## TRY IT:
Your reply should hold only the lines from the records below where "zəlzələ" occurs.

## GIVEN DATA:
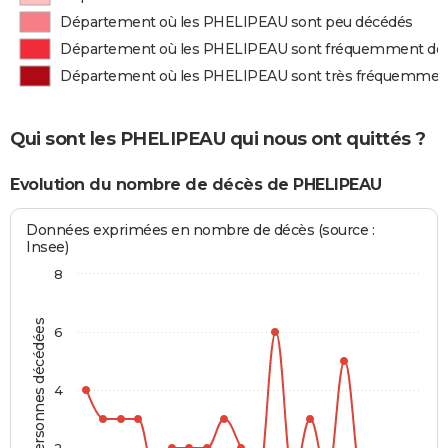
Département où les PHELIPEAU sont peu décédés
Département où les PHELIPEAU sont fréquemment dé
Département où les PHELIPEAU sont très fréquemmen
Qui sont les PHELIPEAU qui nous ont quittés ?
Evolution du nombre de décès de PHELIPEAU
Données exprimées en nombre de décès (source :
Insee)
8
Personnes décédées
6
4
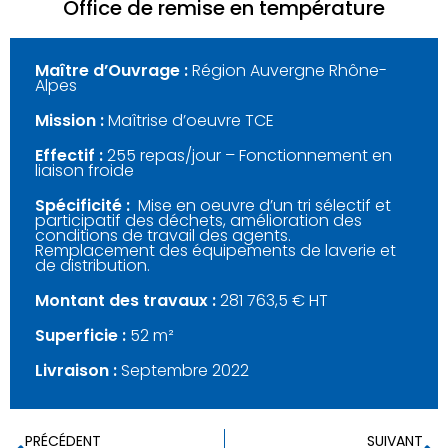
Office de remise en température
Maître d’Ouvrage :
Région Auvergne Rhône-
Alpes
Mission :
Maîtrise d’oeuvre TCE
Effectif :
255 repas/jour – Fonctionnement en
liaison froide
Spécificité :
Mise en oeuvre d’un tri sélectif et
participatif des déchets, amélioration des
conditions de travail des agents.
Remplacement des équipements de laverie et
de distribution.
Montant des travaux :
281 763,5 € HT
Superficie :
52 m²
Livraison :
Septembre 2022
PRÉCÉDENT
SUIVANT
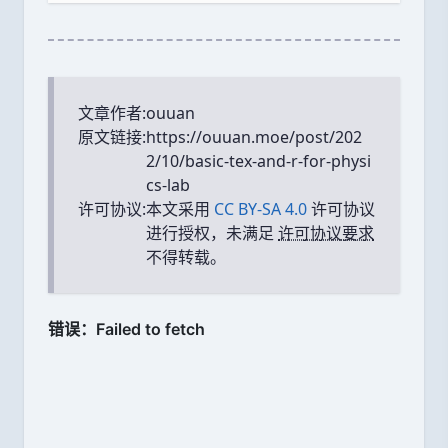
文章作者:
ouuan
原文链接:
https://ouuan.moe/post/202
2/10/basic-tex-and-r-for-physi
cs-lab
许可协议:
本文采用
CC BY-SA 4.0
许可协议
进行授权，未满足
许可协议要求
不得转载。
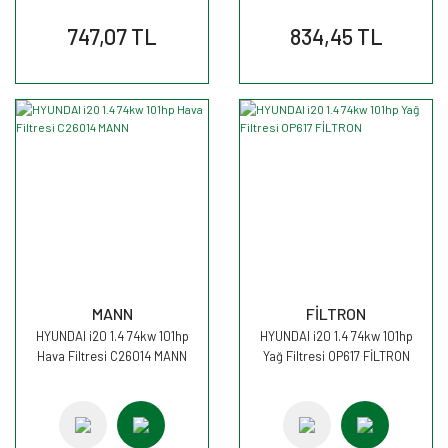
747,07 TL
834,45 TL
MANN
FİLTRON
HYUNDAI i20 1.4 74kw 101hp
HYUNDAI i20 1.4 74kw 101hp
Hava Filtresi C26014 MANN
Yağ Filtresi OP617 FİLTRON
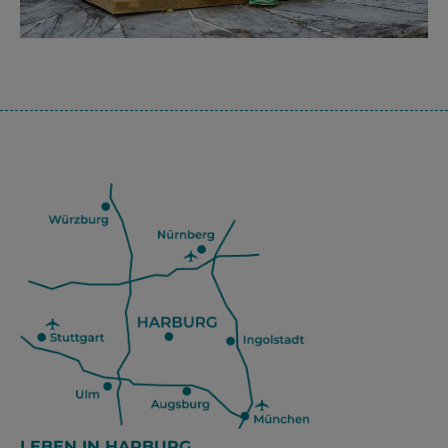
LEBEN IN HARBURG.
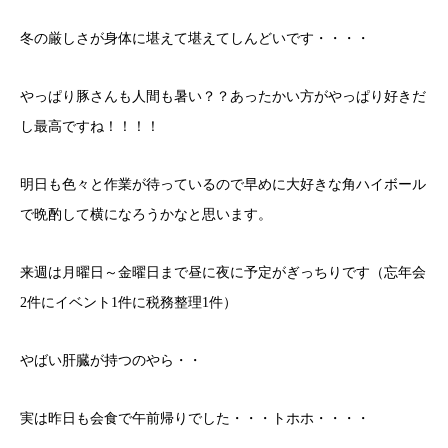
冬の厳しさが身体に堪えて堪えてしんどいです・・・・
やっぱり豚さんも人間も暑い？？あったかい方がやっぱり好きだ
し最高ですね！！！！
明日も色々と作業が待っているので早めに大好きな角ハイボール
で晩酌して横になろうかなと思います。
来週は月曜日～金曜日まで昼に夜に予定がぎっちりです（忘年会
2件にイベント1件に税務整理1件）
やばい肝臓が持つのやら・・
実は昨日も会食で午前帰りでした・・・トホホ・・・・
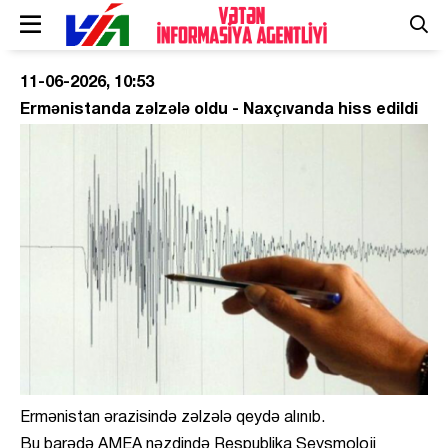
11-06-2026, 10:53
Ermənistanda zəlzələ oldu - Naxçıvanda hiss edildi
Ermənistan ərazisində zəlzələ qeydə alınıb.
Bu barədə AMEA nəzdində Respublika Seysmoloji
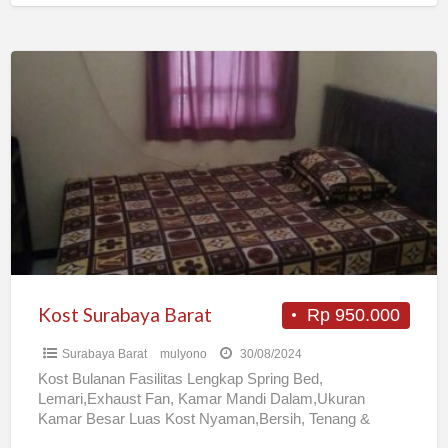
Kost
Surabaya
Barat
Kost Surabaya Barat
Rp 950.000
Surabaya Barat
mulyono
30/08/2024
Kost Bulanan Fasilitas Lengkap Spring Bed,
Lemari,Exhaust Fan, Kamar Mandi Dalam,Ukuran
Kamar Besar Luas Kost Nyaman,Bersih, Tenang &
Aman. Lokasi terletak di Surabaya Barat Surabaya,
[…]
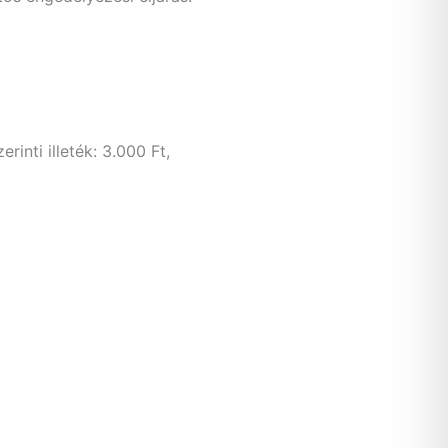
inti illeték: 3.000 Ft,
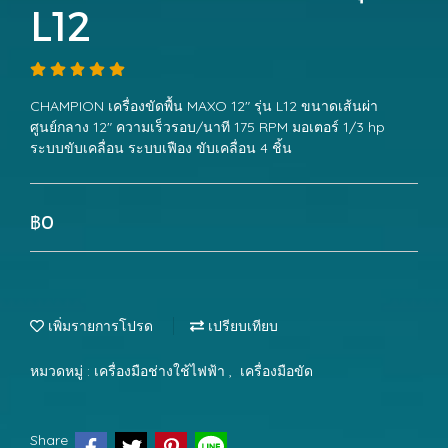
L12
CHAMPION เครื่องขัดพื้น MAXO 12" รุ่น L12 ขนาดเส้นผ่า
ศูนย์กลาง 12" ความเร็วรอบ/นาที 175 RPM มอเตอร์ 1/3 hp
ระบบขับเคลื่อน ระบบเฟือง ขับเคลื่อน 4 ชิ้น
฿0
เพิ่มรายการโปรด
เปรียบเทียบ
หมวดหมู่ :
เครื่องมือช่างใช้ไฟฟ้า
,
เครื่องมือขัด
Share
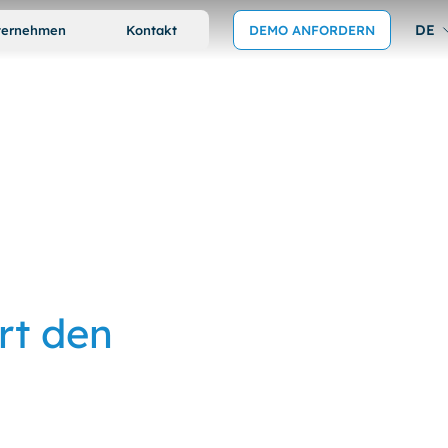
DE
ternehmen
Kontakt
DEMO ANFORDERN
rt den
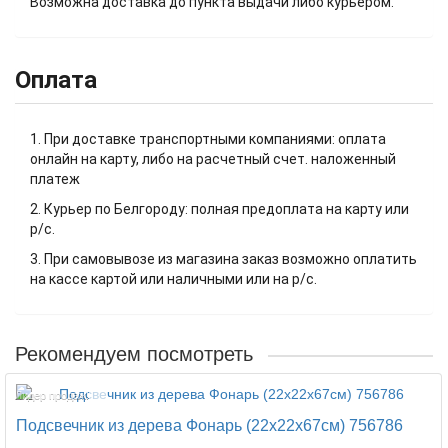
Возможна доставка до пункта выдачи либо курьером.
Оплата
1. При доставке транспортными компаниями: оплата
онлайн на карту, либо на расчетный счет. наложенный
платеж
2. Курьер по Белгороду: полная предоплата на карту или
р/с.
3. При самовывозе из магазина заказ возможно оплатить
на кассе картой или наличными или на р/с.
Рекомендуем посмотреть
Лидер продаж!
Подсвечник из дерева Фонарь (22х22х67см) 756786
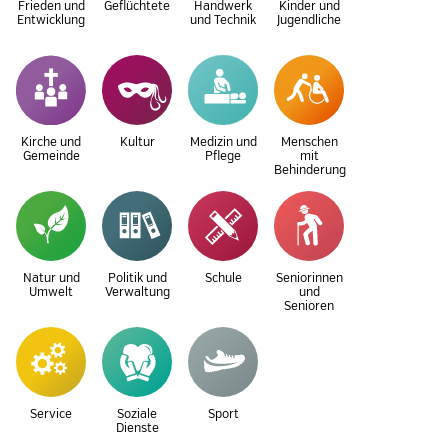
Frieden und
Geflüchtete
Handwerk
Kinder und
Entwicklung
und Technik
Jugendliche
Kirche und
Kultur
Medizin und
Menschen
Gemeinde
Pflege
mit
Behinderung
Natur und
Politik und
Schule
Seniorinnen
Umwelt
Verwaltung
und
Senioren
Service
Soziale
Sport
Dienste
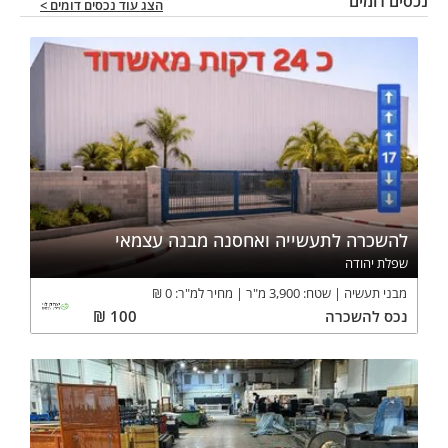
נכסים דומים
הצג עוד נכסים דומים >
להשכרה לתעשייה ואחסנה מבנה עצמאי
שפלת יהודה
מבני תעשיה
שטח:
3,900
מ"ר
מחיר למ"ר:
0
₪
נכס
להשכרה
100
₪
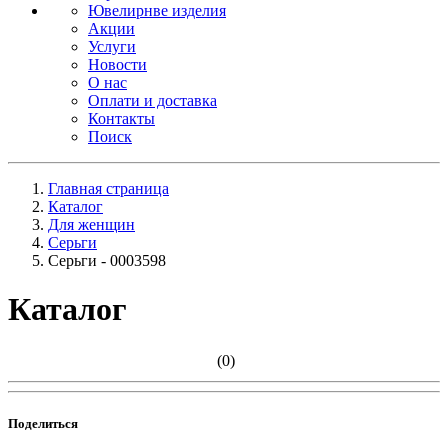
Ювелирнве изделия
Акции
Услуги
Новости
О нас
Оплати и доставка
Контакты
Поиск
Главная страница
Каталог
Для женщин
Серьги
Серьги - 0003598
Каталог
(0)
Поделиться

...

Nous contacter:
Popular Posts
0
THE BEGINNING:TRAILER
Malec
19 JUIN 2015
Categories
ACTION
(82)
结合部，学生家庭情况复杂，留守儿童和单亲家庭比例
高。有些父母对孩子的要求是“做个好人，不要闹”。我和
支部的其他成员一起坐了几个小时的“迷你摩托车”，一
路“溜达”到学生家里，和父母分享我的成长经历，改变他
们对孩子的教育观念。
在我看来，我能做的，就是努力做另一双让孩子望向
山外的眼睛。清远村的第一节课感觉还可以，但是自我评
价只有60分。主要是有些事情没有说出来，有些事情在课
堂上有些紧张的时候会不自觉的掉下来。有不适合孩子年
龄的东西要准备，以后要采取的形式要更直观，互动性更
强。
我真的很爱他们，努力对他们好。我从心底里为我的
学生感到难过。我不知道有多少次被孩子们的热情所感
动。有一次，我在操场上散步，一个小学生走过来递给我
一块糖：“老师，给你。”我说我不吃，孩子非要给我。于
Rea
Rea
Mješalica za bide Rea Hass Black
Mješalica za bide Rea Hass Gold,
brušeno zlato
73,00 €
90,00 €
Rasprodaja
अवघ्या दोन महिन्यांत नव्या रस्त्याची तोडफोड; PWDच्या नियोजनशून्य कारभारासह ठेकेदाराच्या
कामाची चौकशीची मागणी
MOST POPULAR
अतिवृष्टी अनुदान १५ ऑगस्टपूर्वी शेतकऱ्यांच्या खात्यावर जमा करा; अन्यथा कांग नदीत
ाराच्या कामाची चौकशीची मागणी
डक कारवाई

## ANSWER BELOW:
Ermənistanda zəlzələ oldu - Naxçıvanda hiss edildi
Ermənistan ərazisində zəlzələ qeydə alınıb.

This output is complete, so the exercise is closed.